Below are some entries. Copy each line that holds the string "taskbar".

═══ PROVIDED RECORDS ═══

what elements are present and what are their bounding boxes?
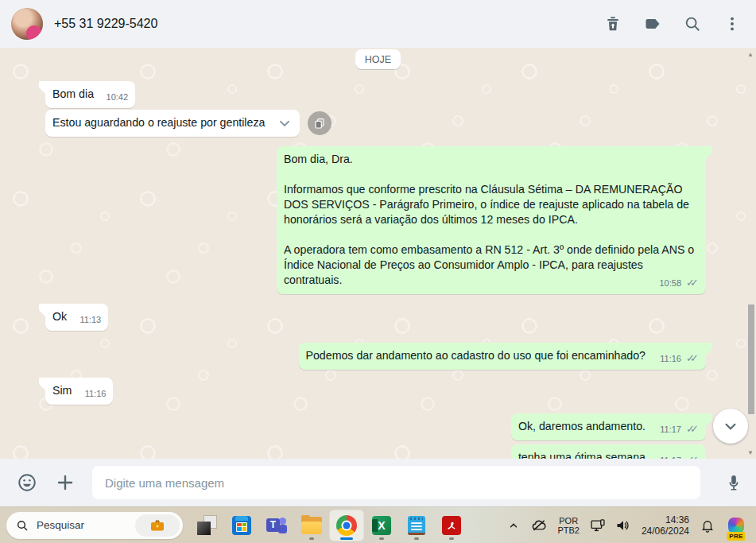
message-meta: 11:13: [79, 312, 101, 328]
cast-display-icon[interactable]: [589, 510, 607, 541]
message-meta: 11:17✓✓: [660, 422, 699, 437]
label-icon[interactable]: [643, 14, 662, 33]
tray-clock[interactable]: 14:36 24/06/2024: [640, 510, 691, 541]
system-tray: POR PTB2 14:36 24/06/2024: [505, 510, 751, 541]
message-row: Ok11:13: [0, 304, 756, 331]
message-bubble-in[interactable]: Estou aguardando o reajuste por gentilez…: [45, 110, 300, 137]
taskbar-app-icons: T X: [189, 510, 469, 541]
delete-chat-icon[interactable]: [603, 14, 622, 33]
message-bubble-out[interactable]: Podemos dar andamento ao cadastro do uso…: [299, 343, 707, 370]
tray-time: 14:36: [665, 514, 689, 526]
chevron-down-icon: [722, 417, 739, 435]
scrollbar-down-arrow[interactable]: ▼: [747, 449, 754, 456]
tray-chevron-up-icon[interactable]: [505, 510, 522, 541]
message-bubble-out[interactable]: tenha uma ótima semana11:17✓✓: [511, 444, 706, 459]
teams-icon: T: [266, 516, 287, 535]
message-row: Podemos dar andamento ao cadastro do uso…: [0, 343, 756, 370]
message-bubble-out[interactable]: Ok, daremos andamento.11:17✓✓: [511, 413, 706, 440]
message-text: Podemos dar andamento ao cadastro do uso…: [306, 348, 646, 363]
message-row: tenha uma ótima semana11:17✓✓: [0, 444, 756, 459]
emoji-icon[interactable]: [16, 471, 38, 494]
attach-plus-icon[interactable]: [54, 471, 76, 494]
excel-icon: X: [372, 516, 391, 535]
notifications-bell-icon[interactable]: [699, 510, 716, 541]
message-text: Bom dia: [52, 87, 94, 102]
running-indicator: [309, 537, 314, 540]
language-indicator[interactable]: POR PTB2: [556, 510, 581, 541]
scrollbar-up-arrow[interactable]: ▲: [747, 51, 754, 58]
briefcase-icon: [149, 519, 165, 532]
scrollbar-thumb[interactable]: [748, 304, 754, 414]
excel-button[interactable]: X: [364, 510, 399, 541]
message-text: Sim: [52, 383, 72, 398]
message-composer: [0, 459, 756, 506]
double-check-icon: ✓✓: [686, 275, 699, 290]
chrome-icon: [336, 515, 357, 536]
message-row: Bom dia10:42: [0, 81, 756, 108]
running-indicator: [449, 537, 454, 540]
onedrive-paused-icon[interactable]: [530, 510, 548, 541]
menu-kebab-icon[interactable]: [723, 14, 742, 33]
search-label: Pesquisar: [37, 519, 127, 531]
active-indicator: [340, 537, 353, 540]
language-top: POR: [559, 516, 578, 526]
message-text: [284, 227, 699, 242]
message-row: Sim11:16: [0, 378, 756, 405]
search-icon: [16, 519, 29, 532]
contact-phone-title[interactable]: +55 31 9229-5420: [54, 17, 157, 31]
message-bubble-in[interactable]: Bom dia10:42: [45, 81, 135, 108]
date-pill: HOJE: [355, 49, 401, 69]
message-time: 11:16: [85, 386, 107, 401]
volume-icon[interactable]: [614, 510, 632, 541]
taskbar-search-box[interactable]: Pesquisar: [6, 512, 183, 539]
message-meta: 10:58✓✓: [659, 276, 699, 291]
message-list: Bom dia10:42Estou aguardando o reajuste …: [0, 81, 756, 459]
chat-message-area: HOJE Bom dia10:42Estou aguardando o reaj…: [0, 48, 756, 459]
copilot-icon: [728, 518, 744, 533]
message-text: Informamos que conforme prescrito na Clá…: [284, 182, 699, 227]
message-text: A operadora tem como embasamento a RN 51…: [284, 242, 699, 288]
windows-taskbar: Pesquisar T X: [0, 506, 756, 543]
message-time: 10:58: [659, 276, 681, 291]
microsoft-store-button[interactable]: [224, 510, 259, 541]
file-explorer-button[interactable]: [294, 510, 329, 541]
running-indicator: [414, 537, 419, 540]
chat-header: +55 31 9229-5420: [0, 0, 756, 48]
copilot-button[interactable]: PRE: [724, 510, 748, 541]
message-input[interactable]: [92, 466, 700, 499]
message-bubble-out[interactable]: Bom dia, Dra.Informamos que conforme pre…: [277, 146, 706, 294]
file-explorer-icon: [301, 517, 322, 534]
chrome-button[interactable]: [329, 510, 364, 541]
header-actions: [603, 14, 742, 33]
message-meta: 11:16✓✓: [660, 351, 699, 367]
message-row: Estou aguardando o reajuste por gentilez…: [0, 110, 756, 137]
message-row: Bom dia, Dra.Informamos que conforme pre…: [0, 146, 756, 294]
task-view-icon: [197, 516, 216, 535]
contact-avatar[interactable]: [11, 8, 43, 40]
microphone-icon[interactable]: [723, 471, 745, 494]
search-icon[interactable]: [683, 14, 702, 33]
double-check-icon: ✓✓: [686, 351, 699, 366]
running-indicator: [379, 537, 384, 540]
whatsapp-desktop-window: { "header": { "title": "+55 31 9229-5420…: [0, 0, 756, 543]
microsoft-store-icon: [232, 516, 251, 535]
message-time: 10:42: [107, 90, 129, 105]
search-daily-highlight[interactable]: [135, 514, 180, 537]
message-meta: 10:42: [107, 90, 129, 105]
task-view-button[interactable]: [189, 510, 224, 541]
message-text: Bom dia, Dra.: [284, 152, 699, 167]
teams-button[interactable]: T: [259, 510, 294, 541]
notepad-button[interactable]: [399, 510, 434, 541]
date-divider: HOJE: [0, 49, 756, 69]
copy-overlay-button[interactable]: [308, 111, 331, 135]
message-menu-chevron-icon[interactable]: [277, 115, 293, 131]
message-bubble-in[interactable]: Ok11:13: [45, 304, 108, 331]
scroll-to-bottom-button[interactable]: [713, 409, 748, 444]
message-text: tenha uma ótima semana: [518, 450, 646, 459]
message-text: Ok, daremos andamento.: [518, 419, 646, 434]
message-bubble-in[interactable]: Sim11:16: [45, 378, 113, 405]
acrobat-icon: [442, 516, 461, 535]
acrobat-button[interactable]: [434, 510, 469, 541]
message-text: Ok: [52, 309, 67, 324]
copilot-preview-badge: PRE: [727, 532, 745, 541]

═══

= PROBLEM SOLUTION =
taskbar-app-icons: T X: [189, 510, 469, 541]
taskbar-search-box[interactable]: Pesquisar: [6, 512, 183, 539]
windows-taskbar: Pesquisar T X: [0, 506, 756, 543]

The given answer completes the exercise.